TASK PROMPT:
Could you filter the records below and keep only the lines with the word "nhưng"?

DATASET EXTRACT:
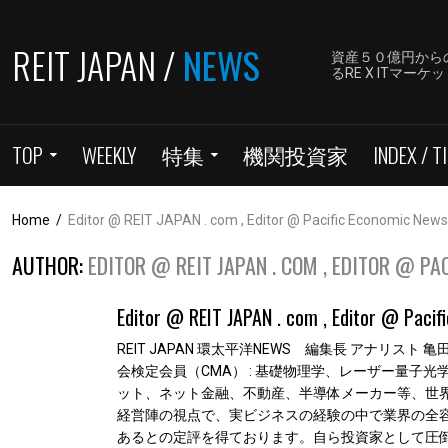
REIT JAPAN /
NEWS
資産５０億円から
るRE X ITマ
TOP
WEEKLY
特集
機関投資家
INDEX / TI
Home
/
Editor @ REIT JAPAN . com , Editor @ Pacific Economic News
AUTHOR:
EDITOR @ REIT JAPAN . COM , EDITOR @ P
Editor @ REIT JAPAN . com , Editor @ Paci
REIT JAPAN 環太平洋NEWS 編集長 アナリスト 亀田
会検定会員（CMA） : 基礎物理学、レーザー量
ット、ネット金融、不動産、半導体メーカー等、世
経営陣の視点で、実ビジネスの経験の中で業界の全容
あるとの定評を得ております。自ら投資家として圧倒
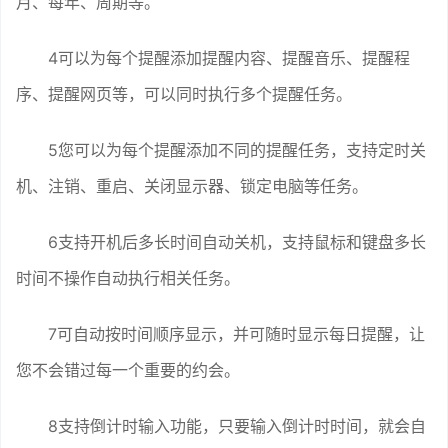
月、每年、周期等。
4可以为每个提醒添加提醒内容、提醒音乐、提醒程
序、提醒网页等，可以同时执行多个提醒任务。
5您可以为每个提醒添加不同的提醒任务，支持定时关
机、注销、重启、关闭显示器、锁定电脑等任务。
6支持开机后多长时间自动关机，支持鼠标和键盘多长
时间不操作自动执行相关任务。
7可自动按时间顺序显示，并可随时显示每日提醒，让
您不会错过每一个重要的约会。
8支持倒计时输入功能，只要输入倒计时时间，就会自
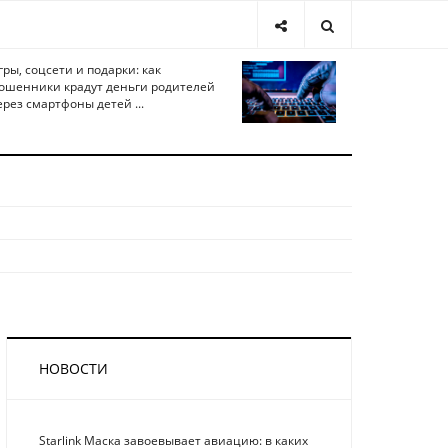
гры, соцсети и подарки: как
ошенники крадут деньги родителей
ерез смартфоны детей ...
НОВОСТИ
Starlink Маска завоевывает авиацию: в каких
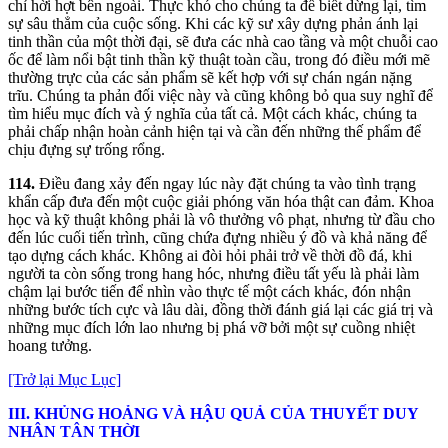
chỉ hời hợt bên ngoài. Thực khó cho chúng ta để biết dừng lại, tìm
sự sâu thẳm của cuộc sống. Khi các kỹ sư xây dựng phản ánh lại
tinh thần của một thời đại, sẽ đưa các nhà cao tầng và một chuỗi cao
ốc để làm nổi bật tinh thần kỹ thuật toàn cầu, trong đó điều mới mẽ
thường trực của các sản phẩm sẽ kết hợp với sự chán ngán nặng
trĩu. Chúng ta phản đối việc này và cũng không bỏ qua suy nghĩ để
tìm hiểu mục đích và ý nghĩa của tất cả. Một cách khác, chúng ta
phải chấp nhận hoàn cảnh hiện tại và cần đến những thế phẩm để
chịu đựng sự trống rổng.
114.
Điều đang xảy đến ngay lúc này đặt chúng ta vào tình trạng
khẩn cấp đưa đến một cuộc giải phóng văn hóa thật can đảm. Khoa
học và kỹ thuật không phải là vô thưởng vô phạt, nhưng từ đầu cho
đến lúc cuối tiến trình, cũng chứa đựng nhiều ý đồ và khả năng để
tạo dựng cách khác. Không ai đòi hỏi phải trở về thời đồ đá, khi
người ta còn sống trong hang hóc, nhưng điều tất yếu là phải làm
chậm lại bước tiến để nhìn vào thực tế một cách khác, đón nhận
những bước tích cực và lâu dài, đồng thời đánh giá lại các giá trị và
những mục đích lớn lao nhưng bị phá vỡ bởi một sự cuồng nhiệt
hoang tưởng.
[Trở lại Mục Lục]
III.
KHỦ
NG
HOẢ
NG
VÀ HẬ
U
QUẢ CỦ
A
THUYẾ
T DUY
NHÂN TÂN
THỜ
I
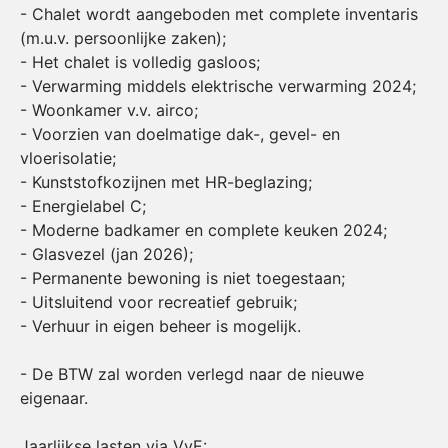
- Chalet wordt aangeboden met complete inventaris
(m.u.v. persoonlijke zaken);
- Het chalet is volledig gasloos;
- Verwarming middels elektrische verwarming 2024;
- Woonkamer v.v. airco;
- Voorzien van doelmatige dak-, gevel- en
vloerisolatie;
- Kunststofkozijnen met HR-beglazing;
- Energielabel C;
- Moderne badkamer en complete keuken 2024;
- Glasvezel (jan 2026);
- Permanente bewoning is niet toegestaan;
- Uitsluitend voor recreatief gebruik;
- Verhuur in eigen beheer is mogelijk.
- De BTW zal worden verlegd naar de nieuwe
eigenaar.
Jaarlijkse lasten via VvE:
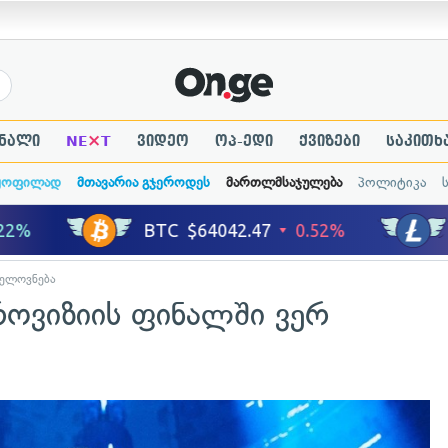
×
ნალი
NE
T
ვიდეო
ოპ-ედი
ქვიზები
საკითხ
ყოფილად
მთავარია გჯეროდეს
მართლმსაჯულება
პოლიტიკა
ელოვნება
ოვიზიის ფინალში ვერ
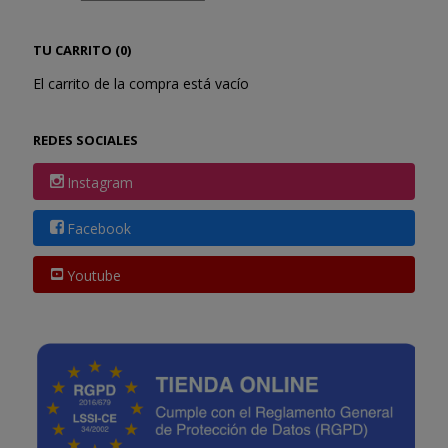
TU CARRITO (0)
El carrito de la compra está vacío
REDES SOCIALES
Instagram
Facebook
Youtube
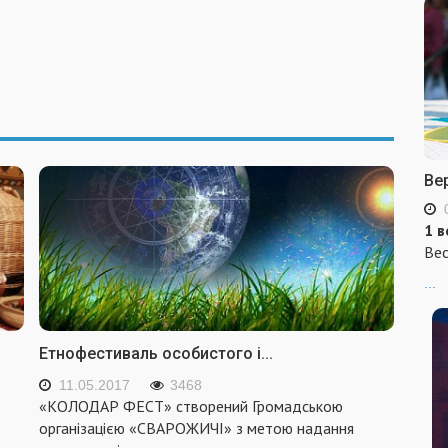
Ве
1 в
Вес
...
Етнофестиваль особистого і...
11.05.2017
3468
«КОЛОДАР ФЕСТ» створений Громадською
організацією «СВАРОЖИЧІ» з метою надання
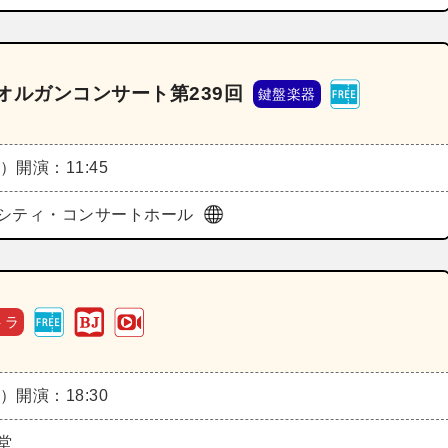
オルガンコンサート第239回
鍵盤楽器
水）
開演：11:45
シティ・コンサートホール
トラ
水）
開演：18:30
堂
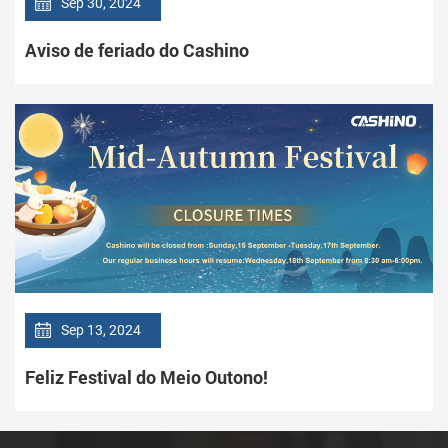
Sep 30, 2024
Aviso de feriado do Cashino
Sep 13, 2024
Feliz Festival do Meio Outono!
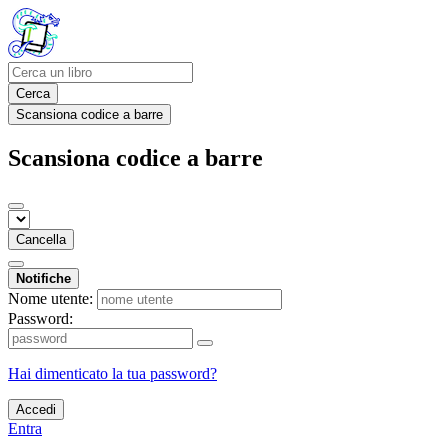
Cerca
Scansiona codice a barre
Scansiona codice a barre
Cancella
Notifiche
Nome utente:
Password:
Hai dimenticato la tua password?
Accedi
Entra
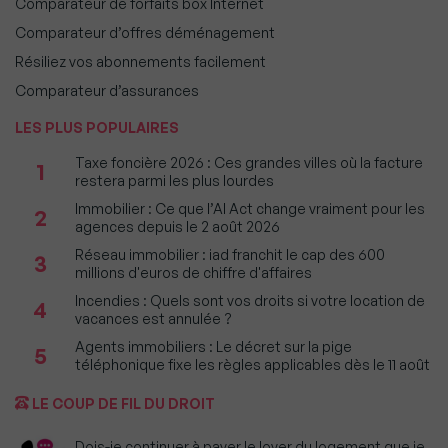
Comparateur de forfaits box Internet
Comparateur d’offres déménagement
Résiliez vos abonnements facilement
Comparateur d’assurances
LES PLUS POPULAIRES
Taxe foncière 2026 : Ces grandes villes où la facture
1
restera parmi les plus lourdes
Immobilier : Ce que l’AI Act change vraiment pour les
2
agences depuis le 2 août 2026
Réseau immobilier : iad franchit le cap des 600
3
millions d'euros de chiffre d'affaires
Incendies : Quels sont vos droits si votre location de
4
vacances est annulée ?
Agents immobiliers : Le décret sur la pige
5
téléphonique fixe les règles applicables dès le 11 août
LE COUP DE FIL DU DROIT
Dois-je continuer à payer le loyer du logement que je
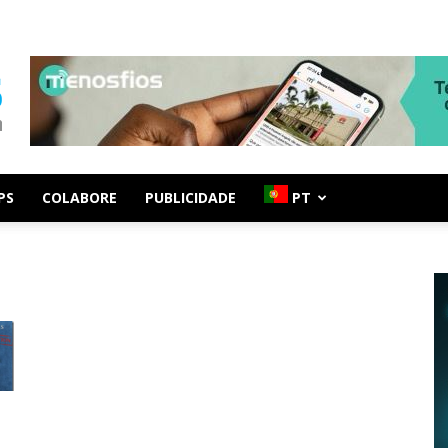
PS
COLABORE
PUBLICIDADE
PT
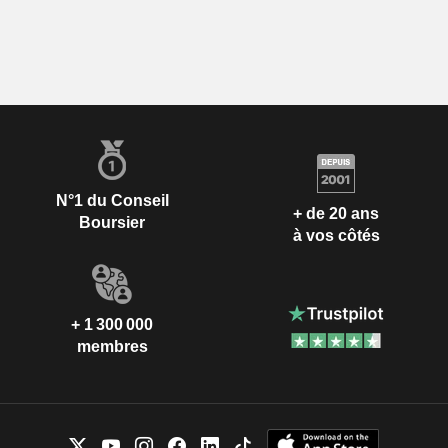
N°1 du Conseil
+ de 20 ans
Boursier
à vos côtés
+ 1 300 000
membres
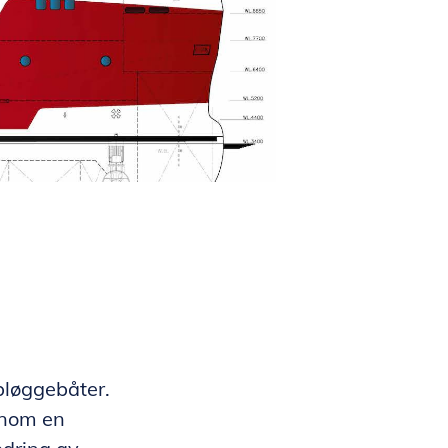
bløggebåter.
nnom en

RESULT OF THE TASK:
học và kỹ thuật không phải là vô thưởng vô phạt, nhưng từ đầu cho
người ta còn sống trong hang hóc, nhưng điều tất yếu là phải làm
những mục đích lớn lao nhưng bị phá vỡ bởi một sự cuồng nhiệt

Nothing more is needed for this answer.